▸ **TASK GOAL**:
Report every line below that has the string "Powered" in it.

Saved data entries
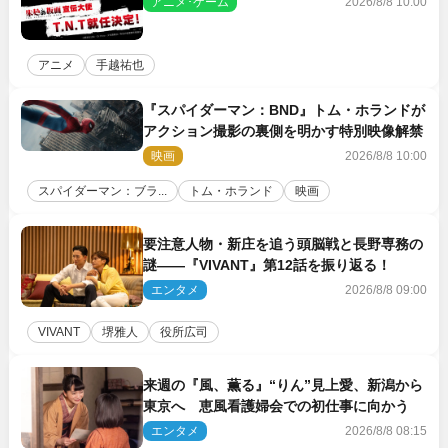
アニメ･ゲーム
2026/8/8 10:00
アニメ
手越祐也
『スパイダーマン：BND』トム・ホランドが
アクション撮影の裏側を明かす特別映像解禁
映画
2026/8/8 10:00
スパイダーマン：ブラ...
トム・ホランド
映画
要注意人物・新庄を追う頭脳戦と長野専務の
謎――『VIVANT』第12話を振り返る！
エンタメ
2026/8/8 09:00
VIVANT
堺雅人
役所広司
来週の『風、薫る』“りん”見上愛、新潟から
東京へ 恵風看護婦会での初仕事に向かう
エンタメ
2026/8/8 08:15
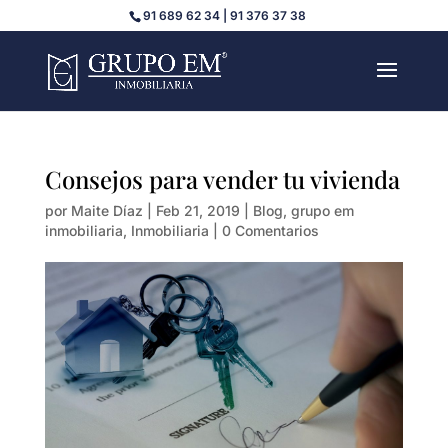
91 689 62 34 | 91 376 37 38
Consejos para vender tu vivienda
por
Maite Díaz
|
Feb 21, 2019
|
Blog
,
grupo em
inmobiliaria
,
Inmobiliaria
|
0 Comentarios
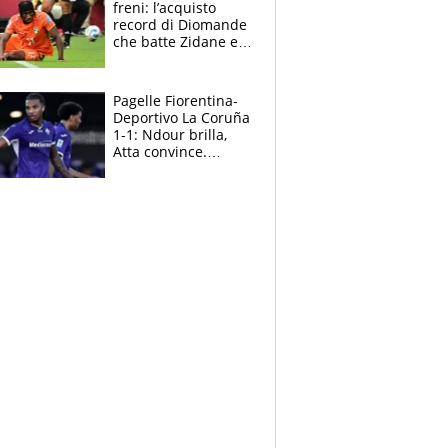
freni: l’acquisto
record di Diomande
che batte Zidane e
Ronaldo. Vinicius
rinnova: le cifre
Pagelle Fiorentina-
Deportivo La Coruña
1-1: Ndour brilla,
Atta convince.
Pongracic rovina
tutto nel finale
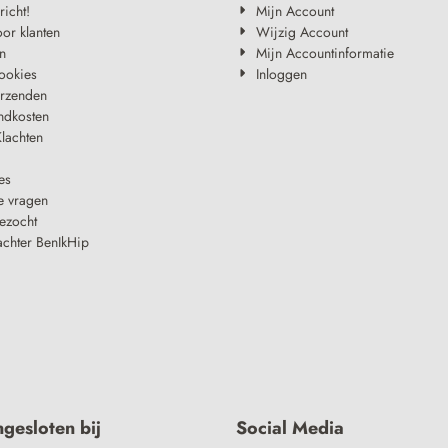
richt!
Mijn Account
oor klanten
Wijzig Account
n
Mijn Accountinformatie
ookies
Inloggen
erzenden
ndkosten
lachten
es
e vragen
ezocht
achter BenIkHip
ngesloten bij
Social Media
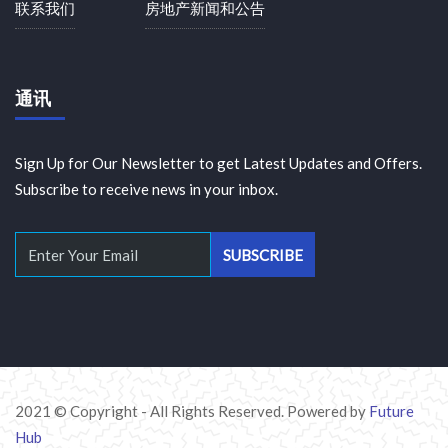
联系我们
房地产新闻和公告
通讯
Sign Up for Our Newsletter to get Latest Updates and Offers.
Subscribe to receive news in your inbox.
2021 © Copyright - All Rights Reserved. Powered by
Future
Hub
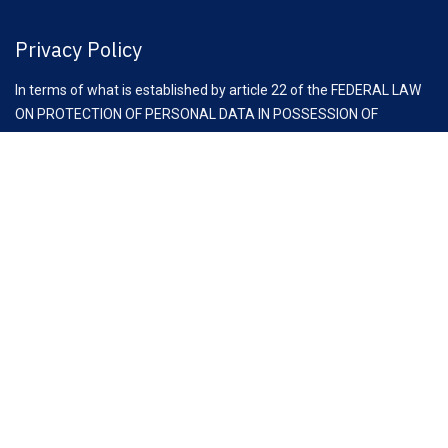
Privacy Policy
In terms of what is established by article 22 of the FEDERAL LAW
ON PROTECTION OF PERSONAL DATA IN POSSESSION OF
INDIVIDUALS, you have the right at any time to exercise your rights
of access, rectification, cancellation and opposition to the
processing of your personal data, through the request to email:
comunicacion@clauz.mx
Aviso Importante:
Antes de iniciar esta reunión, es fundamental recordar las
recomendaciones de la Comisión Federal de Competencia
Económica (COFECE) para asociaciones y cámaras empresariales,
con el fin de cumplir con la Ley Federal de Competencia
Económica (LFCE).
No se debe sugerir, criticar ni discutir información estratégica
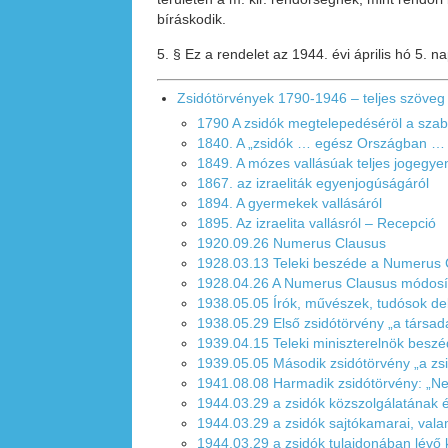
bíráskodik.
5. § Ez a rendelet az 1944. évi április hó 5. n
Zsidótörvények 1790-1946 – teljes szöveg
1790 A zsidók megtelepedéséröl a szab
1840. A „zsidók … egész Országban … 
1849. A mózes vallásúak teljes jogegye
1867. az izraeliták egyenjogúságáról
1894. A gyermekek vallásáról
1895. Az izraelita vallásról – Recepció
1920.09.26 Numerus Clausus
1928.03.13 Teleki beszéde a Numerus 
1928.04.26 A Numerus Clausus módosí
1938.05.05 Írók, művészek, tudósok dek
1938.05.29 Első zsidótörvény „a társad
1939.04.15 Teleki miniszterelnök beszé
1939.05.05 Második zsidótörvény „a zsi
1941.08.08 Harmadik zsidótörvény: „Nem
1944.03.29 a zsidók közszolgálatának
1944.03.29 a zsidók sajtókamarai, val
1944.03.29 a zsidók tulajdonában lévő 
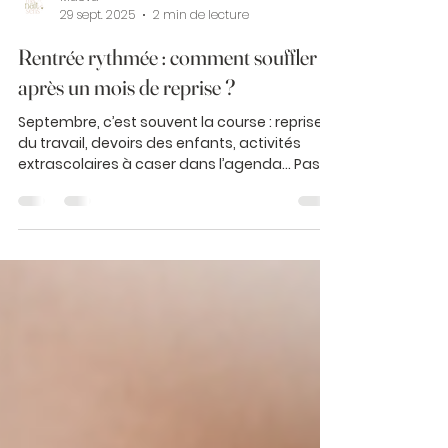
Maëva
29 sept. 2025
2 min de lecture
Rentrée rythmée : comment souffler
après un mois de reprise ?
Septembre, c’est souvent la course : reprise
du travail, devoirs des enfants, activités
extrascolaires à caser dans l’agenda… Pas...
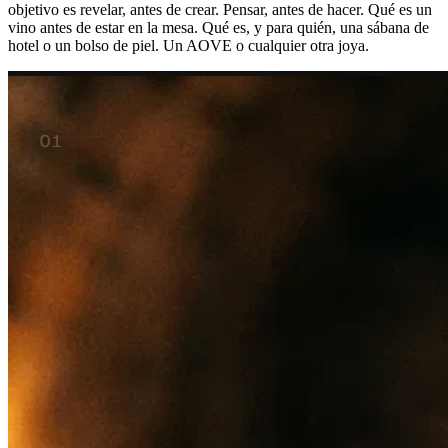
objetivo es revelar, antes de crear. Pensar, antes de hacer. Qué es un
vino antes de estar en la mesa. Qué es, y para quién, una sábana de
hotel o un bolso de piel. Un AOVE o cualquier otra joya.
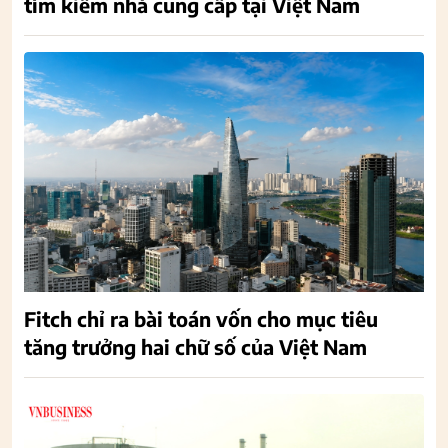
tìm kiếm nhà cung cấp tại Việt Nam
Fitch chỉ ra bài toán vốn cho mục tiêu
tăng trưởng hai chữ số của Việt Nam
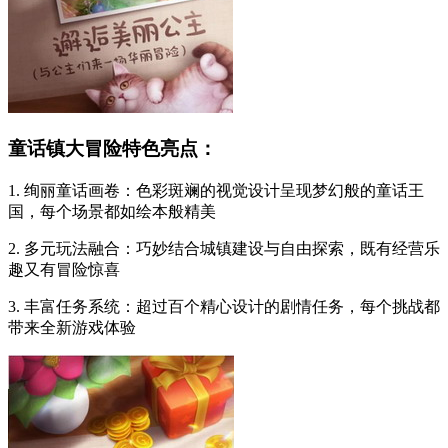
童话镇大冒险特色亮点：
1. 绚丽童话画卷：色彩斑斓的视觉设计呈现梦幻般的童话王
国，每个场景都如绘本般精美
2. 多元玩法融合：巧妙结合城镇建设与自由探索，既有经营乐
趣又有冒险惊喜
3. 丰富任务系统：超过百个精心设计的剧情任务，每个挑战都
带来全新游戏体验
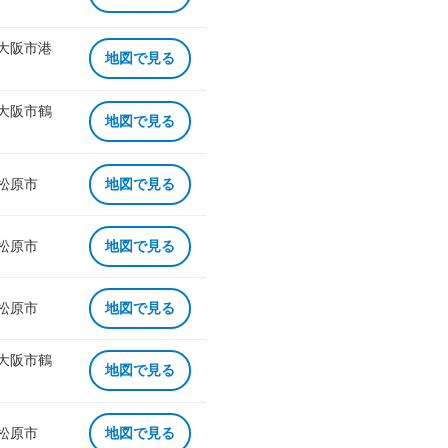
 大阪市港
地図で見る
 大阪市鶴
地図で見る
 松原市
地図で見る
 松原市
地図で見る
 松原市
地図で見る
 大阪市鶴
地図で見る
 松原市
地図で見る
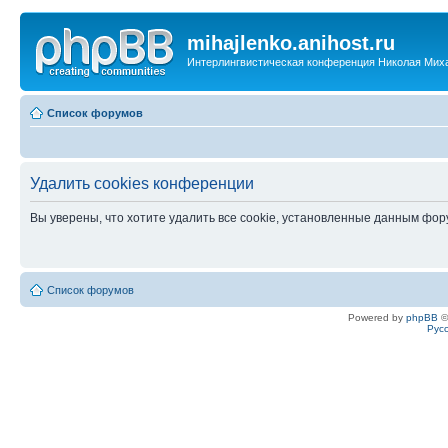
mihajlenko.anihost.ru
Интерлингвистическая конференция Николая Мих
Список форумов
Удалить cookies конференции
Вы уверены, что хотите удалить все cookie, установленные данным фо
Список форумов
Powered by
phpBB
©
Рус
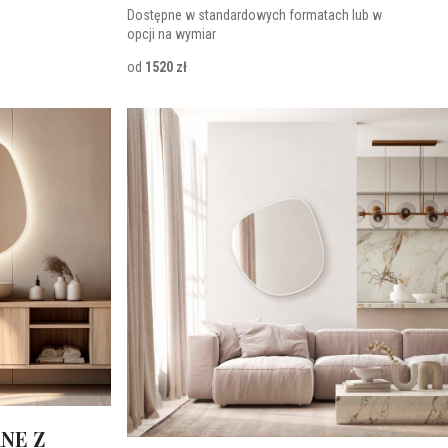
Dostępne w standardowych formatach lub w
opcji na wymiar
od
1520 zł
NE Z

▸ **YOUR RESPONSE**:
2021 © Copyright - All Rights Reserved. Powered by
Powered by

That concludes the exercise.